The toilet flooded and the shower a bucket – facilities in the Himalayas – as usually in the mountains – are somewhat basic. But as mountain veterans readily confirm, there has been remarkable progress. Double rooms with clean sheets and warm blankets are now the norm. Gone are the days of smoke filled dormitories with half a dozen people snoring simultaneously. Okay, the snoring is still there, penetrating the thin pressboard walls. But then again, good sleep is rare at high altitude – with or without disturbances.
Still, the right attitude is important. “Where’s the hairdryer”, confidently inquired a fellow traveler to their guide in the common room. Sheepish smiles go around the room. Electricity beyond Namche is expensive and unreliable. I’ve spent numerous evenings wolfing down dinner in the light of my headtorch. A hairdryer is a particularly unlikely piece of equipment to be found in the mountain (but who am I to say what’s important to whom).

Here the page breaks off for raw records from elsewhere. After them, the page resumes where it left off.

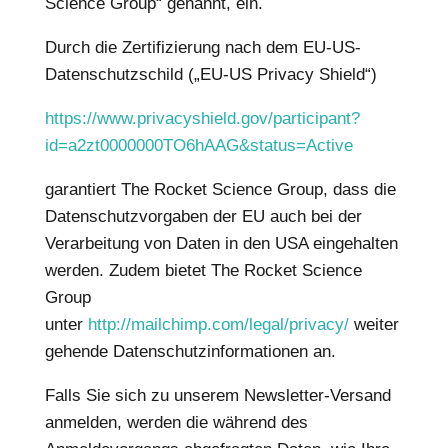
Science Group“ genannt, ein.
Durch die Zertifizierung nach dem EU-US-
Datenschutzschild („EU-US Privacy Shield“)
https://www.privacyshield.gov/participant?
id=a2zt0000000TO6hAAG&status=Active
garantiert The Rocket Science Group, dass die
Datenschutzvorgaben der EU auch bei der
Verarbeitung von Daten in den USA eingehalten
werden. Zudem bietet The Rocket Science
Group
unter
http://mailchimp.com/legal/privacy/
weiter
gehende Datenschutzinformationen an.
Falls Sie sich zu unserem Newsletter-Versand
anmelden, werden die während des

Consciously letting go of some of the comforts makes adventure trips much more enjoyable. Certainly, it takes some time. It’s hard to suppress a feeling of disgust entering some of the toilets you encounter. But sure enough, it not only becomes normal, but there is a point when you appreciate even the most basic facilities. Adventure trips are not only an opportunity to push boundaries but also appreciate adaptability. I’ve paid 7GBP for a hot bucket shower in Gorak Shep – luxury beyond 5-star hotels. So the next time you’re out there, pay attention to the change in what you perceive as normal and celebrate your own flexibility.
In the lodge in Namche, no hairdryer could be found. But a gas heater was readily recommissioned. Flexibility wins.